“Black men could learn a
lot from white men....family values, respect & love for their women, growth
& commitment. Ya'll are still in the dark hey. #shame”
This is the status I had on Facebook. Boy it coursed a stir. I've opened a can of worms with it. However, I will never take back what I said
because I wrote that status based on an experience and a status on Facebook
that triggered my mind. This guy, black guy said, “Never try to impress a woman because if you do she'll expect you to keep
up the standard for the rest of your life!!!” I thought to myself, wow this is what normally happens in
most of our relationships. A guy will make an impression, call you every day,
send you sms’s, tell you he loves you and be there for you whenever you need
him to….That is until he finally gets you as his girlfriend and then forgets
about doing what he used to do before he got you. I’ve had that experience and
he said, “Why must I call you every day?” the same guy who used to call three
to four times a day when he wanted me. “Why should I tell you I love you, can’t
you see I do?” he asked. The same guy, who really boasted about not being shy to tell his girl; he loves her unlike ‘these’ other guys.
I expected the ladies to like that
status because most of them know what I am talking about and I thought, the men
who have a guilty conscience will comment and make it a racial issue and they
did. I wasn’t talking about the history behind the black and white people but I
was talking about what I have witnessed. These are the stories I have come across
with my fellow African men:
Take a man with old kids, has been
married for over 20 years and is respected by the community, mostly because he
is a preacher of the word of God. He goes after young women at his church, and
claims to be in love with them, then uses God’s word to his advantage by
saying, “God said we should love one another. Therefore I love you” The same
guy wants these things to be done underground, ”Please delete our chats.” He
even gets very furious when any of the girls asks about his wife, something like.

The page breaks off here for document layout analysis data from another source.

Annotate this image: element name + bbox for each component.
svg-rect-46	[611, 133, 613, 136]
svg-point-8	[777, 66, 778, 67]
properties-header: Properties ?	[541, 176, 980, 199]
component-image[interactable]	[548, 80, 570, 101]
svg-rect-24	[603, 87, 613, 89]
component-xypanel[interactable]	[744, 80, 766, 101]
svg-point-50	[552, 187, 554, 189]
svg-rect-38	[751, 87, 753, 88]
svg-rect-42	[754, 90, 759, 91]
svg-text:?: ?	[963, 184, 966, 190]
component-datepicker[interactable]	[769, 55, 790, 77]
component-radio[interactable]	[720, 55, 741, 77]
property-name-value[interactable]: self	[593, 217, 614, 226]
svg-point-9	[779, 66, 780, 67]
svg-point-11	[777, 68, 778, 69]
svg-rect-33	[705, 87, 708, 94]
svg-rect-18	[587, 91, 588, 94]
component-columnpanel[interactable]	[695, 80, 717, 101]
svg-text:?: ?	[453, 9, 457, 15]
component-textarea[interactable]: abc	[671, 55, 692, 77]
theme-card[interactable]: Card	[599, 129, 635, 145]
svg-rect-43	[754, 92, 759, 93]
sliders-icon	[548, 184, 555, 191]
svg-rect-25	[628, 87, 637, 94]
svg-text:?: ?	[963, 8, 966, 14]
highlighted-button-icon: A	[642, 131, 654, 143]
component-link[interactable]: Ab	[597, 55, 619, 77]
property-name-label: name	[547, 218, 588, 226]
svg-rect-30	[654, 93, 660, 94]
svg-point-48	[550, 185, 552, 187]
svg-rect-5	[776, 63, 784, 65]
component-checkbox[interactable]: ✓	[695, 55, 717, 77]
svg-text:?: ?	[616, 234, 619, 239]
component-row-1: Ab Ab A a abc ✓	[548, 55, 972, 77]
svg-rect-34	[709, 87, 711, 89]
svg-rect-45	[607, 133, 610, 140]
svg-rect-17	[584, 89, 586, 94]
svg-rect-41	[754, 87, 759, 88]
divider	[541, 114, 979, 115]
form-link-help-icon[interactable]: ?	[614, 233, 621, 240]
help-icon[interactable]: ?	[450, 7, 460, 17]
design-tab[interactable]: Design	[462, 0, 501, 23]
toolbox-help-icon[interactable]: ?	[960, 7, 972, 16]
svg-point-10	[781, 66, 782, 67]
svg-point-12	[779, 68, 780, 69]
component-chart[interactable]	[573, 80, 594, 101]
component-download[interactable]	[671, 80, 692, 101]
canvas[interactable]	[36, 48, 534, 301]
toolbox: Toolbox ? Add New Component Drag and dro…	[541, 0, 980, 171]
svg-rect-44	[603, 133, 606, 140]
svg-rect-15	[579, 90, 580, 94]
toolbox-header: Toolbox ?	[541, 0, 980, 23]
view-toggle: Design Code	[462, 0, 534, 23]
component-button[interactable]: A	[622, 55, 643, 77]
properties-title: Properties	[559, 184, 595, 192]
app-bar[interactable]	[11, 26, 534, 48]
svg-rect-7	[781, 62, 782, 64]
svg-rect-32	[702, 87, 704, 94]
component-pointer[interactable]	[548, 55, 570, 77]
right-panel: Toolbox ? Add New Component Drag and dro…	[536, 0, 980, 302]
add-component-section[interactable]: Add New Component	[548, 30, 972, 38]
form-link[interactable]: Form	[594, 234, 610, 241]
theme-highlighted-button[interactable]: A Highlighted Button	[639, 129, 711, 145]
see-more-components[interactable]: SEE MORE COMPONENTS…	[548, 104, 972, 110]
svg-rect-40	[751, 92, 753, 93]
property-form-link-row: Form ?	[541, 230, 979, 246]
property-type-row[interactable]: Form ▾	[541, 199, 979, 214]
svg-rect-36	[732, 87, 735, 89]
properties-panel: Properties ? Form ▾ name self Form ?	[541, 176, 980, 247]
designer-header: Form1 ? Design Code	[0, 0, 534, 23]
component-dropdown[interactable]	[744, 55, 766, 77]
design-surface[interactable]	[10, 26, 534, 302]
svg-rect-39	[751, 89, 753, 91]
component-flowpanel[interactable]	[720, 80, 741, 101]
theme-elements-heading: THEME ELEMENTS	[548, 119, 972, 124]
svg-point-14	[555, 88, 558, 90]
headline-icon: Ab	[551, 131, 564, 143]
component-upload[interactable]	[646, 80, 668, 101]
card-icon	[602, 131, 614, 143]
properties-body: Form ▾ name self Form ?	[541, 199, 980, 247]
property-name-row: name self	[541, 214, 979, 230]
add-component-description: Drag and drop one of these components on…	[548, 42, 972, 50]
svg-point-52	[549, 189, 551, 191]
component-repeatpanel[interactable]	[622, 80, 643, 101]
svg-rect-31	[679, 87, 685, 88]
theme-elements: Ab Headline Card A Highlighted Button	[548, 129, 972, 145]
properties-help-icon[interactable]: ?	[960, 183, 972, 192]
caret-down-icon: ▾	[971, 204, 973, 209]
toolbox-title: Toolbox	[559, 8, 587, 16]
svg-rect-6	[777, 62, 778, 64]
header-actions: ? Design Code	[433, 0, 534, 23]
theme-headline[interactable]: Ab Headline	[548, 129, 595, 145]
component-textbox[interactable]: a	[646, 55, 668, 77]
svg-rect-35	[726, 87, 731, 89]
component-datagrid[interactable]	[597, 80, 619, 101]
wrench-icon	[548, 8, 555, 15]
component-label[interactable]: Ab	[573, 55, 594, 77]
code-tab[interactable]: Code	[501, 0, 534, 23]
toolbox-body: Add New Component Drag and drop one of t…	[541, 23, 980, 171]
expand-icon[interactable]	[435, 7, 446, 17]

“Why do you want to do this to your wife?” He’ll answer, “Keep my wife out of
this and don’t say anything to her.”
Is
this respect and love for his wife?
“We have a bright future together, I want to share it with no
one but you. We will raise our kids
together with love, loyalty and respect. I want to spend the rest of my life
with you,” he claimed. Next thing you know, he had a baby with her and then denied
to ever been in contact with a “slut” like her. After some time, he came back
with money for an abortion. Took her to lunch, then said, “I can’t have this
baby. I have a future to focus on. I hope you understand.” The same guy who
promised to share a future with her.
Is this commitment and
family value?
This guy, proposed to this lady. He promised to be there for
her, stay faithful, run his family like a real man should and vowed that he
will never cheat on her, like ‘these other selfish guys do’, he said. This guy
after having a wedding of which he even wrote his own vows, and claimed, “I
will never do you any wrong.” He then went after a younger lady he saw at their
work’s Christmas party and wanted them to have a naughty thing going on. “I
gave my wife marriage. Now it’s time to play” After doing those vows, he does
the complete opposite of what he said he’ll do. "I am an MBA" (Married but Available) he'd tell young girls.
Do we call this respect
and love for his woman?
This guy has been together with this lady since she was in high
school. He was like the first official boyfriend and their love grew stronger.

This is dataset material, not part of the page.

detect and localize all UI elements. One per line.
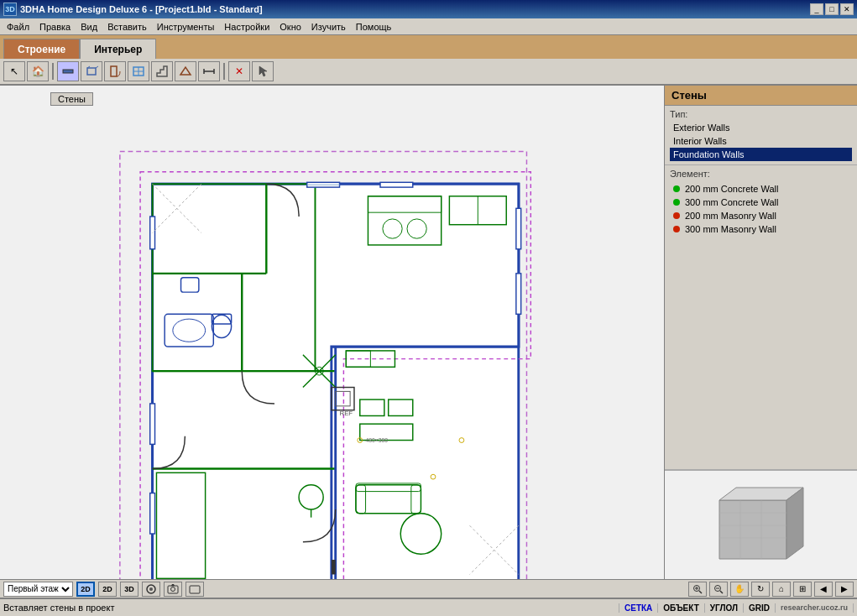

The lady avoided any fights, took the blame for his wrong doings and never
tried to make him angry. She saw pictures of his ex on his phone. They took
pictures together and she was searching for them. She never said anything. The
guy then started a habit of not replying to her sms’s, her calls would be
returned the following day. He would go to places and have fun with other women
and his group of friends. She would always be left home. She was never
introduced to any of his friends or family members. One day, she saw his chats
and pictures of other women on his phone and laptop. He justified by saying, “you
were not there when I was with the guys and they had women with them. I had to
have someone” He then kept on denying most of the things he did to her.
Is this growth or set
back in a relationship?
This was a good man to this lady. He did everything for her.

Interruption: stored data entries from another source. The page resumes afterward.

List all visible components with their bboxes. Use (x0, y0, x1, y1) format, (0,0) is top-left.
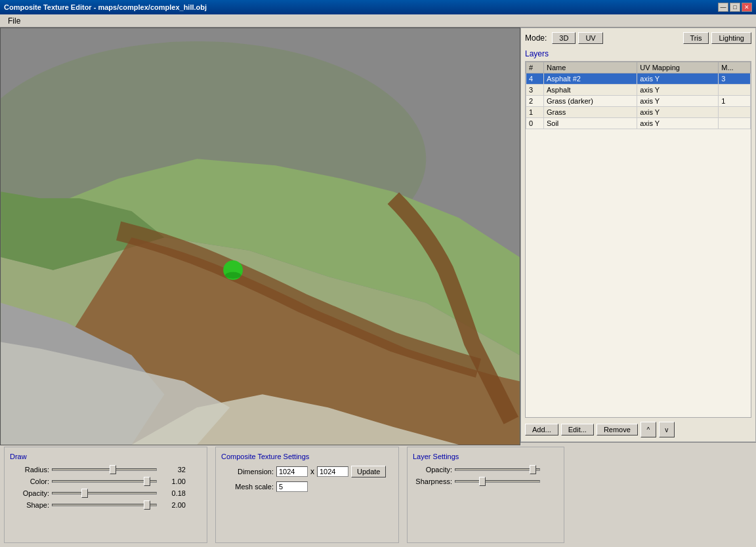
table-row[interactable]: 3Asphaltaxis Y (526, 85, 751, 96)
sharpness-row: Sharpness: (413, 477, 558, 485)
mode-left: Mode: 3D UV (525, 32, 603, 44)
opacity-layer-row: Opacity: (413, 466, 558, 474)
opacity-draw-label: Opacity: (10, 489, 49, 497)
remove-layer-button[interactable]: Remove (597, 424, 638, 436)
menu-bar: File (0, 14, 756, 28)
color-thumb[interactable] (144, 477, 150, 486)
opacity-draw-slider[interactable] (52, 492, 157, 495)
layers-table: # Name UV Mapping M... 4Asphalt #2axis Y… (526, 62, 751, 129)
mesh-scale-input[interactable] (276, 481, 308, 492)
sharpness-thumb[interactable] (479, 477, 486, 486)
col-uv: UV Mapping (637, 62, 719, 73)
opacity-layer-thumb[interactable] (530, 465, 536, 474)
radius-slider[interactable] (52, 468, 157, 471)
sharpness-slider[interactable] (455, 480, 540, 483)
color-value: 1.00 (162, 477, 186, 485)
update-button[interactable]: Update (351, 466, 386, 477)
table-row[interactable]: 1Grassaxis Y (526, 107, 751, 118)
radius-label: Radius: (10, 466, 49, 474)
col-m: M... (719, 62, 751, 73)
dim-x-input[interactable] (276, 466, 308, 477)
tris-button[interactable]: Tris (683, 32, 709, 44)
layer-settings-panel: Layer Settings Opacity: Sharpness: (407, 447, 564, 543)
maximize-button[interactable]: □ (730, 3, 740, 12)
close-button[interactable]: ✕ (742, 3, 752, 12)
right-panel: Mode: 3D UV Tris Lighting Layers # N (520, 28, 756, 442)
mode-row: Mode: 3D UV Tris Lighting (525, 32, 751, 44)
sharpness-label: Sharpness: (413, 477, 452, 485)
shape-row: Shape: 2.00 (10, 501, 201, 509)
menu-file[interactable]: File (3, 16, 26, 26)
table-row[interactable]: 2Grass (darker)axis Y1 (526, 96, 751, 107)
mode-3d-button[interactable]: 3D (552, 32, 576, 44)
radius-row: Radius: 32 (10, 466, 201, 474)
layer-down-button[interactable]: v (659, 422, 675, 437)
col-num: # (526, 62, 544, 73)
window-title: Composite Texture Editor - maps/complex/… (4, 3, 207, 11)
dim-y-input[interactable] (317, 466, 348, 477)
dim-separator: x (310, 467, 314, 476)
opacity-draw-value: 0.18 (162, 489, 186, 497)
opacity-draw-thumb[interactable] (81, 489, 88, 498)
main-container: Mode: 3D UV Tris Lighting Layers # N (0, 28, 756, 547)
mesh-scale-row: Mesh scale: (221, 481, 393, 492)
mode-right: Tris Lighting (683, 32, 751, 44)
shape-thumb[interactable] (144, 500, 150, 510)
lighting-button[interactable]: Lighting (711, 32, 751, 44)
opacity-draw-row: Opacity: 0.18 (10, 489, 201, 497)
radius-thumb[interactable] (110, 465, 116, 474)
layer-up-button[interactable]: ^ (640, 422, 656, 437)
dimension-row: Dimension: x Update (221, 466, 393, 477)
draw-panel: Draw Radius: 32 Color: 1.00 Opacity: (4, 447, 207, 543)
table-row[interactable]: 0Soilaxis Y (526, 118, 751, 129)
shape-label: Shape: (10, 501, 49, 509)
mesh-scale-label: Mesh scale: (221, 483, 274, 491)
mode-label: Mode: (525, 33, 547, 43)
layers-label: Layers (525, 49, 751, 58)
table-header-row: # Name UV Mapping M... (526, 62, 751, 73)
shape-value: 2.00 (162, 501, 186, 509)
color-row: Color: 1.00 (10, 477, 201, 485)
layer-settings-title: Layer Settings (413, 453, 558, 460)
table-row[interactable]: 4Asphalt #2axis Y3 (526, 73, 751, 85)
mode-uv-button[interactable]: UV (578, 32, 602, 44)
layers-panel: # Name UV Mapping M... 4Asphalt #2axis Y… (525, 61, 751, 418)
dimension-label: Dimension: (221, 468, 274, 476)
composite-panel: Composite Texture Settings Dimension: x … (215, 447, 399, 543)
composite-panel-title: Composite Texture Settings (221, 453, 393, 460)
layers-buttons: Add... Edit... Remove ^ v (525, 422, 751, 437)
radius-value: 32 (162, 466, 186, 474)
add-layer-button[interactable]: Add... (525, 424, 558, 436)
title-bar-buttons: — □ ✕ (718, 3, 752, 12)
svg-point-9 (225, 272, 241, 279)
title-bar: Composite Texture Editor - maps/complex/… (0, 0, 756, 14)
opacity-layer-slider[interactable] (455, 468, 540, 471)
minimize-button[interactable]: — (718, 3, 728, 12)
draw-panel-title: Draw (10, 453, 201, 460)
bottom-section: Draw Radius: 32 Color: 1.00 Opacity: (0, 442, 756, 547)
col-name: Name (543, 62, 637, 73)
color-label: Color: (10, 477, 49, 485)
viewport (0, 28, 520, 445)
opacity-layer-label: Opacity: (413, 466, 452, 474)
color-slider[interactable] (52, 480, 157, 483)
edit-layer-button[interactable]: Edit... (561, 424, 594, 436)
top-section: Mode: 3D UV Tris Lighting Layers # N (0, 28, 756, 442)
shape-slider[interactable] (52, 504, 157, 506)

Cleaned, transported her, cooked and showed love to her kids. There was no day
when he didn’t tell her how beautiful she was and how much he loved her. He was
always around and very supportive. The only problem about him was that, he had a
wife and kids at home, went to the city for a job and the job was the
girlfriend he stayed with. She gave him money and found him a job. A few months later of this love affair, the
lady lost her job and the guy faded into thin air. Everything about him came out. He didn't love her, he loved her money.
Is this the man we want?
The list is endless…
Don’t get me wrong fellow African men.
I wasn’t saying white men are better than ya’ll. I just said you can learn a
thing a two from them. I have seen committed white guys, who sacrifice a lot
for their families and I’m not saying they don’t cheat or do wrong. They do,
they are human after all but they value family very much which is what is
important to me. I’m not dating a white guy, I am with a black man who has made
mistakes and is learning from them. He is not perfect but values family that is
important. Do not politicize this. It’s my opinion, deal with it.